EMBARGOED FOR 3 P.M. RELEASE                                   AG
FRIDAY, FEBRUARY 4, 1994                           (202) 616-2771


   ATTORNEY GENERAL MAKES KEY ESCROW ENCRYPTION ANNOUNCEMENTS

     Attorney General Janet Reno today announced selection of the
two U.S. Government entities that will hold the escrowed key
components for encryption using the key-escrow encryption method. 
At the same time, the Attorney General made public procedures
under which encryption key components will be released to
government agencies for decrypting communications subject to
lawful wiretaps.

     Key Escrow Encryption (formerly referred to as "Clipper
Chip") strikes an excellent balance between protection of
communications privacy and protection of society.  It permits the
use in commercial telecommunications products of chips that
provide extremely strong encryption, but can be decrypted, when
necessary, by government agencies conducting legally authorized
wiretaps.  Decryption is accomplished by use of keys--80-bit
binary numbers--that are unique to each individual encryption
chip.  Each unique key is in turn split into two components,
which must be recombined in order to decrypt communications. 
Knowing one component does not make decryption any more feasible
than not knowing either one.

     The two escrow agents are the National Institute of
Standards and Technology (NIST), a part of the Department of
Commerce, and the Automated Systems Division of the Department of
the Treasury.  The two escrow agents were chosen because of their
abilities to safeguard sensitive information, while at the same
time being able to respond in a timely fashion when wiretaps
encounter encrypted communications.  In addition, NIST is
responsible for establishing standards for protection of
sensitive, unclassified information in Federal computer systems. 

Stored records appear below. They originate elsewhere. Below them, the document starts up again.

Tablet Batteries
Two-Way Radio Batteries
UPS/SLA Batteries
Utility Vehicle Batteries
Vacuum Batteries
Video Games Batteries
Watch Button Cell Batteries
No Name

     The escrow agents will act under strict procedures, which
are being made public today, that will ensure the security of the
key components and govern their release for use in conjunction
with lawful wiretaps.  They will be responsible for holding the
key components: for each chip, one agent will hold one of the key
components, and the second agent will hold the other.  Neither
will release a key component, except to a government agency with
a requirement to obtain it in connection with a lawfully
authorized wiretap.  The system does not change the rules under
which government agencies are authorized to conduct wiretaps.

     When an authorized government agency encounters suspected
key-escrow encryption, a written request will have to be
submitted to the two escrow agents.  The request will, among
other things, have to identify the responsible agency and the
individuals involved; certify that the agency is involved in a
lawfully authorized wiretap; specify the wiretap's source of
authorization and its duration; and specify the serial number of
the key-escrow encryption chip being used.  In every case, an
attorney involved in the investigation will have to provide the
escrow agents assurance that a validly authorized wiretap is
being conducted.  

     Upon receipt of a proper request, the escrow agents will
transmit their respective key components to the appropriate
agency.  The components will be combined within a decrypt device,
which only then will be able to decrypt communications protected
by key-escrow encryption.  When the wiretap authorization ends,
the device's ability to decrypt communications using that
particular chip will also be ended.

     The Department of Justice will, at the various stages of the
process, take steps to monitor compliance with the procedures.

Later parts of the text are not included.